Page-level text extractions
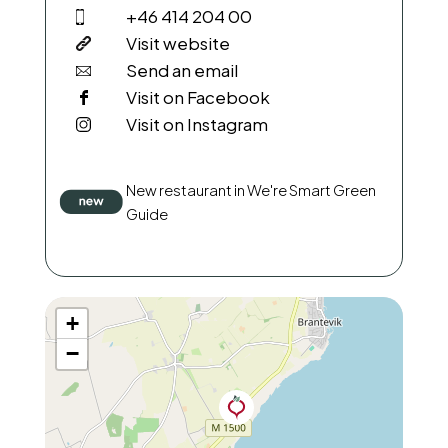
+46 414 204 00
Visit website
Send an email
Visit on Facebook
Visit on Instagram
New restaurant in We're Smart Green
Guide
+
−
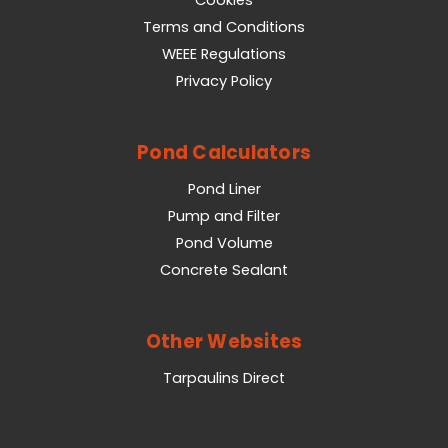
Cookies
Terms and Conditions
WEEE Regulations
Privacy Policy
Pond Calculators
Pond Liner
Pump and Filter
Pond Volume
Concrete Sealant
Other Websites
Tarpaulins Direct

_Exercise details:_ In the records above, find the lines holding "Pond". Copy each one.

_Response for this exercise:_
Pond Calculators
Pond Liner
Pond Volume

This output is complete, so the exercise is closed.